Shi Ba enjoys reading about the online haters who dismiss their rural identity as stage persona and their music as “just trying to be sensational.” “Such serious arguments show that we have moved people,” he said in a January interview with South Reviews magazine, adding he even wanted to meet with these “talented” netizens.  

Since taping The Big Band, Ba Nong said his life has not changed much. Shi Ba still occasionally performs on the Guilin streets. But their fame has generated many more paying gigs, which have allowed Lu Min to live off his music.
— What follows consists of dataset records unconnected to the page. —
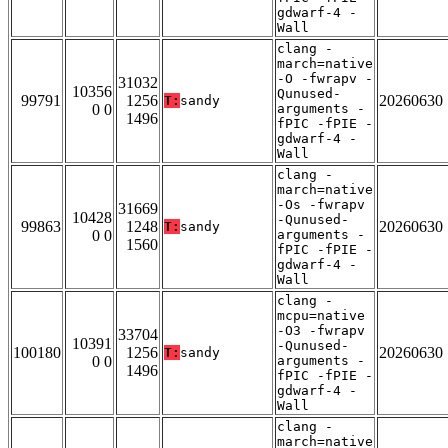
gdwarf-4 -
Wall
clang -
march=native
-O -fwrapv -
31032
10356
Qunused-
99791
1256
20260630
T:
sandy
0 0
arguments -
1496
fPIC -fPIE -
gdwarf-4 -
Wall
clang -
march=native
-Os -fwrapv
31669
10428
-Qunused-
99863
1248
20260630
T:
sandy
0 0
arguments -
1560
fPIC -fPIE -
gdwarf-4 -
Wall
clang -
mcpu=native
-O3 -fwrapv
33704
10391
-Qunused-
100180
1256
20260630
T:
sandy
0 0
arguments -
1496
fPIC -fPIE -
gdwarf-4 -
Wall
clang -
march=native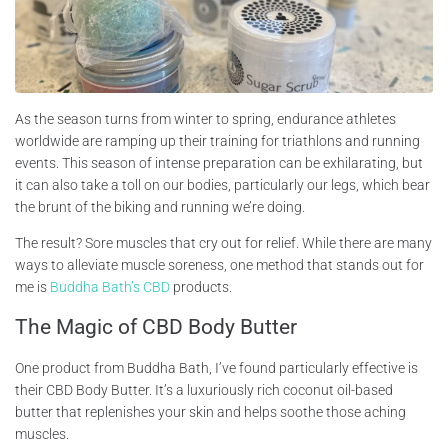
As the season turns from winter to spring, endurance athletes
worldwide are ramping up their training for triathlons and running
events. This season of intense preparation can be exhilarating, but
it can also take a toll on our bodies, particularly our legs, which bear
the brunt of the biking and running we’re doing.
The result? Sore muscles that cry out for relief. While there are many
ways to alleviate muscle soreness, one method that stands out for
me is
Buddha Bath’s CBD
products.
The Magic of CBD Body Butter
One product from Buddha Bath, I’ve found particularly effective is
their CBD Body Butter. It’s a luxuriously rich coconut oil-based
butter that replenishes your skin and helps soothe those aching
muscles.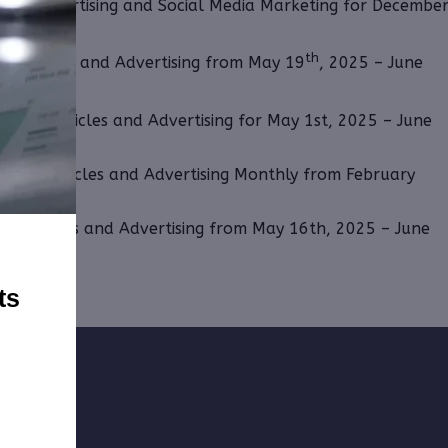
r for Advertising and Social Media Marketing for Decembe
th
g, Articles and Advertising from May 19
, 2025 – June
osting, Articles and Advertising for May 1st, 2025 – June
osting, Articles and Advertising Monthly from February
ng, Articles and Advertising from May 16th, 2025 – June
ts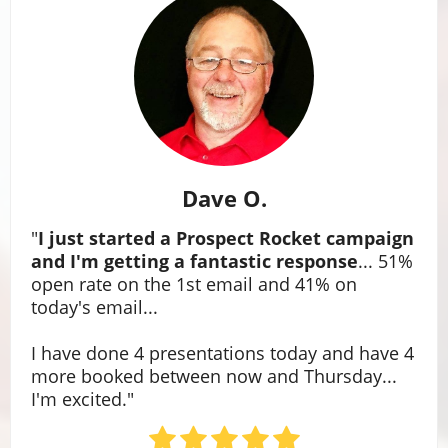
Dave O.
"
I just started a Prospect Rocket campaign
and I'm getting a fantastic response
... 51%
open rate on the 1st email and 41% on
today's email...
I have done 4 presentations today and have 4
more booked between now and Thursday...
I'm excited."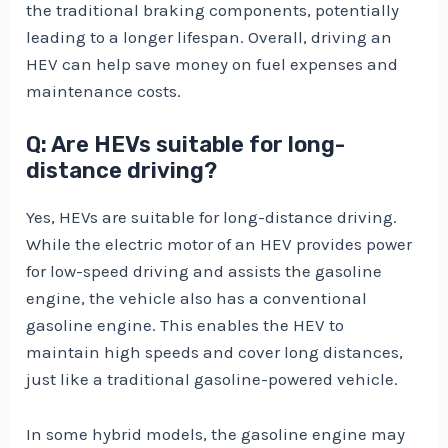
the traditional braking components, potentially
leading to a longer lifespan. Overall, driving an
HEV can help save money on fuel expenses and
maintenance costs.
Q: Are HEVs suitable for long-
distance driving?
Yes, HEVs are suitable for long-distance driving.
While the electric motor of an HEV provides power
for low-speed driving and assists the gasoline
engine, the vehicle also has a conventional
gasoline engine. This enables the HEV to
maintain high speeds and cover long distances,
just like a traditional gasoline-powered vehicle.
In some hybrid models, the gasoline engine may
As a construction worker, his wages were often delayed, a common issue for migrant laborers.  

Among them was a livestream concert on December 22 hosted by Chinese rock titan Cui Jian on his WeChat Video account. Wayina shared the stage with a full bill of Chinese rock and folk luminaries, including Pu Shu, Second Hand Rose and Wild Children, as well as Uygur rapper AIR. 

Titled “The Power of Rock,” the three-hour concert reportedly pulled in more than 36 million viewers. It was sponsored by a baijiu brand.  

But despite the influx of opportunities, the band remains cautious. They remind each other to maintain their own pace and strive to spend at least half of their time at home. In their song “Going Home for Farming” Ba Nong sings: “There, you can go up or down, leave or return, and be your own king.”